🤖 AI Summary
This work addresses zero-shot spatial question answering in egocentric videos—specifically, reasoning about 3D object locations, scene functionality, and directional relationships without fine-tuning or 3D sensor inputs. The authors propose SpatioRoute, a method that leverages a dynamic prompt routing mechanism to automatically select between rule-driven (SpatioRoute-R) and large language model–driven (SpatioRoute-L) semantic prompting templates based on question type, relying solely on video input for spatial reasoning. Notably, the study finds that chain-of-thought (CoT) prompting degrades performance on this task. Evaluated on the SQA3D benchmark, SpatioRoute achieves up to a 5% absolute improvement in accuracy over prior methods, setting a new state of the art for pure video-based, zero-shot spatial visual question answering.
📝 Abstract
Spatial question answering over egocentric video is a challenging task that requires Vision-Language Models (VLMs) to reason about 3D object positions, scene affordances, and directional relationships, particularly in the zero-shot setting where no task-specific fine-tuning is available.

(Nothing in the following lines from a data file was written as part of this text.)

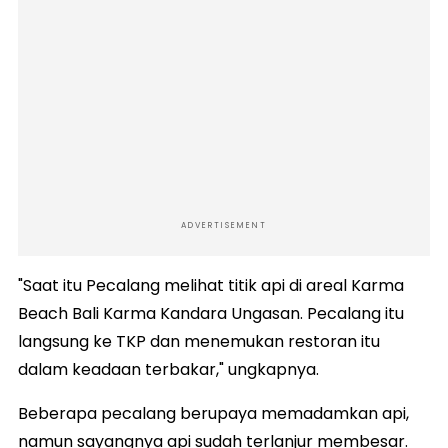
ADVERTISEMENT
"Saat itu Pecalang melihat titik api di areal Karma
Beach Bali Karma Kandara Ungasan. Pecalang itu
langsung ke TKP dan menemukan restoran itu
dalam keadaan terbakar," ungkapnya.
Beberapa pecalang berupaya memadamkan api,
namun sayangnya api sudah terlanjur membesar.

We introduce SpatioRoute, a dynamic prompt generation approach that routes each incoming question to a semantically tailored prompt template -- without any additional training, fine-tuning, or 3D sensor input. SpatioRoute operates in two complementary modes: SpatioRoute-R, a rule-based router that deterministically maps question typologies (e.g., What, Is, How, Can, Which) to specialized prompt templates; and SpatioRoute-L, an LLM-driven approach that generates task-specific prompts from the question and situational context alone, with no video input at routing time. We evaluate SpatioRoute on the SQA3D benchmark across VLMs spanning model families. SpatioRoute achieves consistent overall accuracy gains up to 5% over fixed prompt baselines, establishing a new state-of-the-art for zero-shot video-only spatial VQA without requiring 3D point-cloud inputs. As an additional finding, we observe that Chain-of-Thought (CoT) prompting, implemented via the Think it Twice architecture, consistently degrades performance in this setting on Qwen series models, confirming that question-aware routing is more effective than uniform reasoning instructions for spatial video understanding.